I nod my head and grin. “Yep, I’m goin as your bodyguard.” Nothing has ever happened to a kid on Halloween in our little town, but there’s no way that I could sit at home while he was out knocking on the doors of strangers.
In the end he decided on Spiderman. My mother volunteered, well, insisted really, to tailor it so that it fit perfectly.
That night when Pete slid into bed behind me, he laughed, kissed the back of my neck and said, “You know, I could go with you when you take Jase and the kids for Halloween. We could go as Batman and Robin.”
I pushed my butt back against him and said, “I dunno, you really think people seeing their doctor in a costume would be good for the doctoring business.”
He gently humped my butt and said, “It might create a demand for prostate exams.” I imagined Pete in a Batman costume and figured that he was probably right.
I said softly, “You think I was wrong about the blue bunny costume?”
He sighed against the back of my neck. “Maybe a little.

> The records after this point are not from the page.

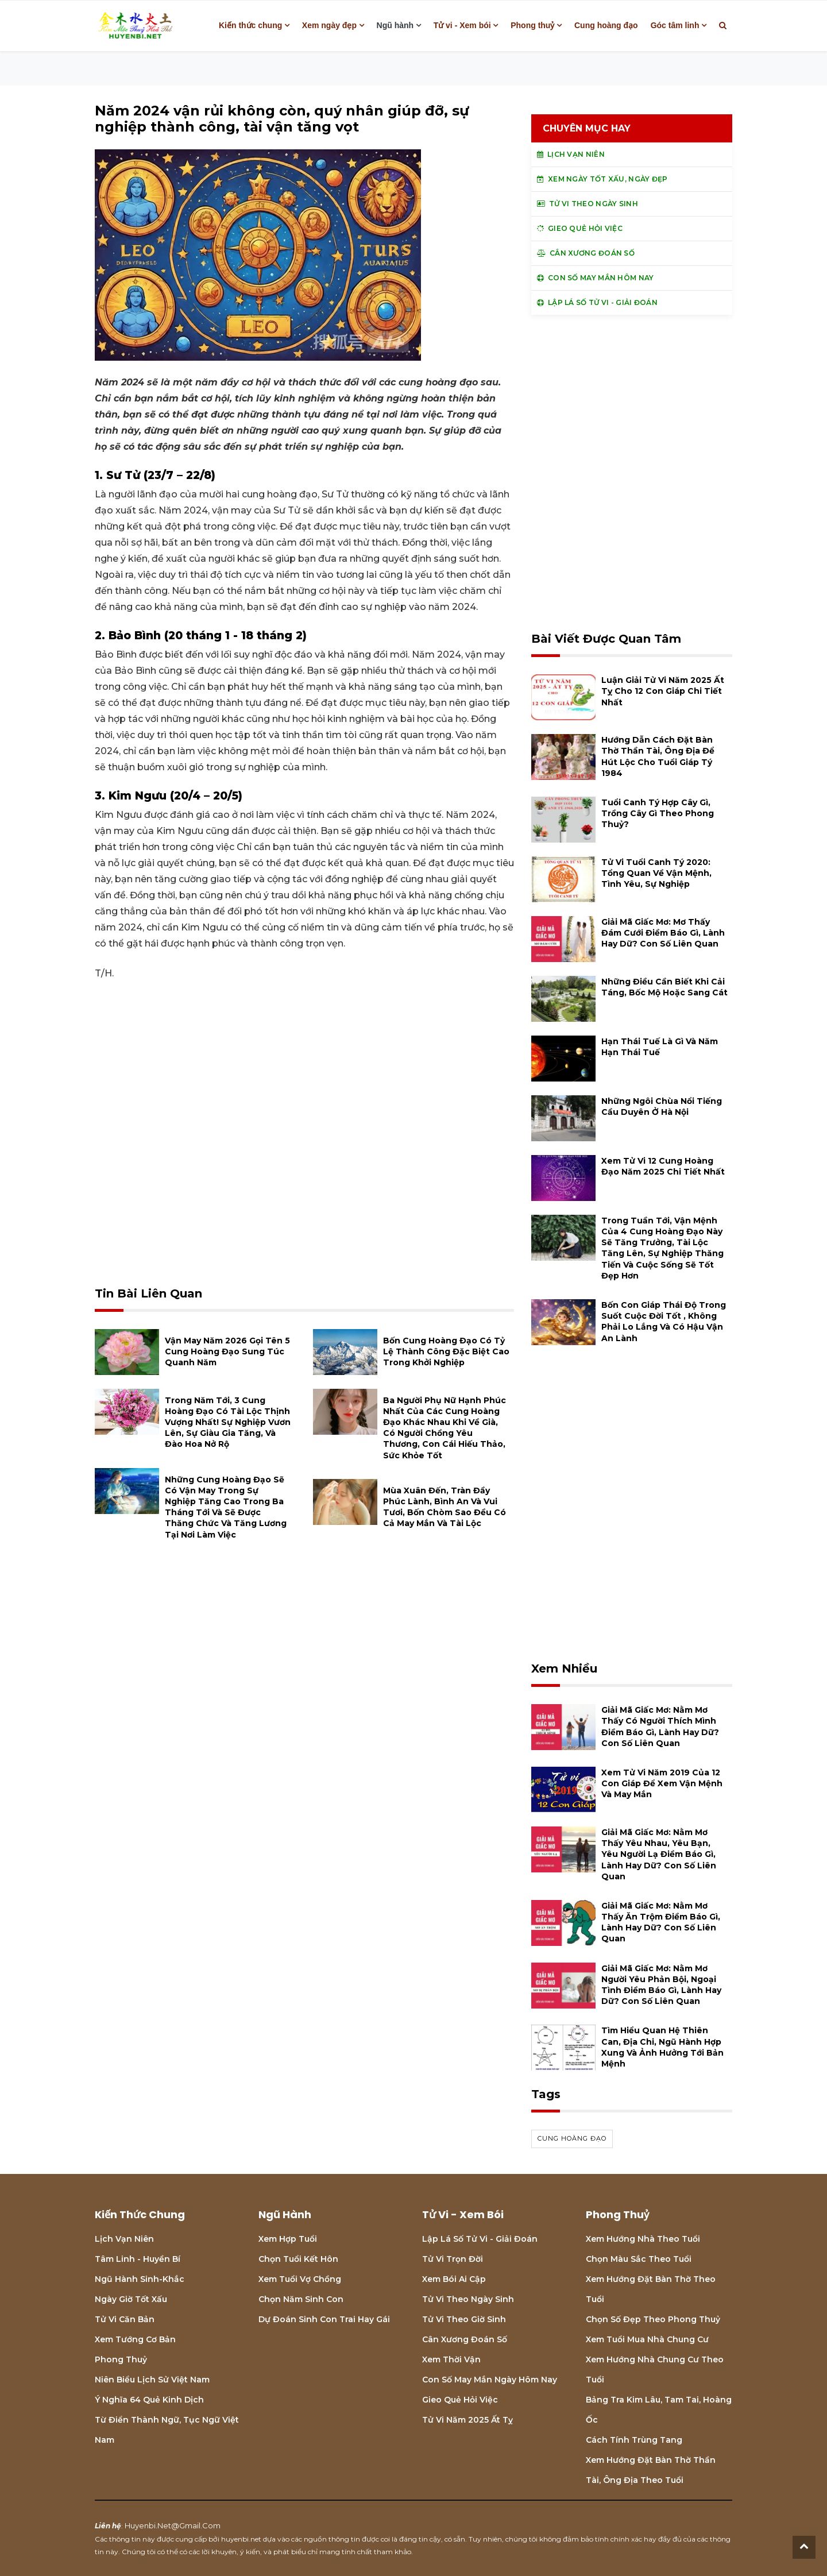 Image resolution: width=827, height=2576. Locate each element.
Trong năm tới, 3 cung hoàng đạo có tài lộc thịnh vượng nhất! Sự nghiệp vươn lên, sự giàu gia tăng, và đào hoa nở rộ (228, 1422)
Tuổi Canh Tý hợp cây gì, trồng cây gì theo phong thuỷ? (657, 813)
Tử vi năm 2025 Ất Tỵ (467, 2420)
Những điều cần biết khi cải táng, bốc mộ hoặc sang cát (664, 987)
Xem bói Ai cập (454, 2279)
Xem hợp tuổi (287, 2239)
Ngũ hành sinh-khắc (139, 2279)
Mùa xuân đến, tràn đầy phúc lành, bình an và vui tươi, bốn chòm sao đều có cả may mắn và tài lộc (444, 1507)
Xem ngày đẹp (329, 25)
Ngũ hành (395, 25)
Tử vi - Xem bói (462, 25)
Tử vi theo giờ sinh (464, 2319)
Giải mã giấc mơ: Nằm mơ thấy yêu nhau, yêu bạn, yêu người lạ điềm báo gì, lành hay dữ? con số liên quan (658, 1854)
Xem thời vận (451, 2359)
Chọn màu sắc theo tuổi (638, 2259)
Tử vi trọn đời (452, 2259)
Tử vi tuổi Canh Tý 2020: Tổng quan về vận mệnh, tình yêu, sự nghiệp (656, 873)
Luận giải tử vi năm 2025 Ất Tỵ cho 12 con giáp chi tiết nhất (662, 691)
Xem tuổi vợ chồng (299, 2279)
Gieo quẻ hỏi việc (460, 2400)
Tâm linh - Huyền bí (137, 2259)
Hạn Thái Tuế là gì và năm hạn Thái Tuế (659, 1046)
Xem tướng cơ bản (135, 2339)
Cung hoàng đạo (606, 25)
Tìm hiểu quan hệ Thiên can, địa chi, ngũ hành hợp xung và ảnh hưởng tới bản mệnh (662, 2047)
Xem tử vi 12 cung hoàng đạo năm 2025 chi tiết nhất (663, 1166)
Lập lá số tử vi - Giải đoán (480, 2239)
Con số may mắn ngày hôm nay (489, 2379)
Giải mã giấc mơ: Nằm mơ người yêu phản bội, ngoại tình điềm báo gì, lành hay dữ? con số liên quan (661, 1985)
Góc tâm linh (675, 25)
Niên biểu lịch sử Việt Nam (152, 2379)
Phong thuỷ (532, 25)
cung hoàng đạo (572, 2138)
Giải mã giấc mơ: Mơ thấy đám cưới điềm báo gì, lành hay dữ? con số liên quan (663, 933)
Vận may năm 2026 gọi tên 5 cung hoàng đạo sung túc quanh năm (227, 1351)
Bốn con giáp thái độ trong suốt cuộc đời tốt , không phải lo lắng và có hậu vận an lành (663, 1321)
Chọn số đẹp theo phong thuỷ (653, 2319)
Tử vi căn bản (124, 2319)
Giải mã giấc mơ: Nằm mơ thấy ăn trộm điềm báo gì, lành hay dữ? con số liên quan (660, 1922)
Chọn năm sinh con (300, 2299)
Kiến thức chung (250, 25)
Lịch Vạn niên (124, 2239)
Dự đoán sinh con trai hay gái (324, 2319)
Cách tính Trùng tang (634, 2440)
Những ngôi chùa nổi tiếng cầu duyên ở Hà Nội (661, 1106)
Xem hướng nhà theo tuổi (643, 2239)
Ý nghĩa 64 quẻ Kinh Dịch (149, 2400)
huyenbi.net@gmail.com (173, 2525)
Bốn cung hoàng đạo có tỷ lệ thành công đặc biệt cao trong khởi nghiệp (446, 1351)
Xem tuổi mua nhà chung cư (647, 2339)
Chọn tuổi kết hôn (298, 2259)
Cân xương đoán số (464, 2339)
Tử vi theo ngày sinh (468, 2299)
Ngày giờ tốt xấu (131, 2299)
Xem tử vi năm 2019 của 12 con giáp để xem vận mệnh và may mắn (661, 1783)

I mean I don’t really want to think of Jase eating someone’s face off.”
“Well…remember you asked me once it anyone had ever tried to bully me in high school and I told you no?”
He said cautiously, “Un huh.”
“Well, that was true, nobody ever tried to do that in high school, it happened in seventh grade.” I could feel his body tense up a little. “Jessie Smith, you know, the guy that plows driveways in the winter, he tried to do that. I mean, it was totally out of the blue one day. I had just gotten to school and he made some nasty remarks in the hallway, but at first I wasn’t even sure he was talking to me, so I was kinda blowing it off. Then in the afternoon I was walking down the hallway and it was packed with kids and up in front of me, there was Jessie, standing with a couple of his halfwit friends.”
I stopped talking for a second and Pete’s arms grew tighter around me and I could feel his breath harder on my neck.
“So anyway, I look ahead of me and can tell immediately that this isn’t good, but it’s not like there’s a good alternative. I could have turned around and ran for it, but that would have just been the beginning. So I just figured, ‘Fuck it!’ whatever happens, happens and when Jessie tried to shove me, I jumped up, grabbed his fucking ears as hard as I could and bit his chin as hard as could. He went fucking insane, screaming and crying and trying to get the fuck away from me, but I just hung onto his ears and bit the shit outta any part of him that I could get at. He was trying to hit me and knock me off and finally he did. Then he just started to run. It’s weird though, cause the next year we became friends and when I asked him about what caused all that he said he didn’t have a clue. He just came to school one day feeling like he needed to be an asshole, but when I went apeshit on him he figured I was crazy and he didn’t want any part of that. But the thing was that all those guys who liked to pick on other guys, they got outta my way like I had the plague or something.”
I could feel Pete’s breathing beginning to settle back down.
“So anyway, that’s why I told Jase that. Sometimes having people not really knowing what the fuck you’ll do can be a good thing.”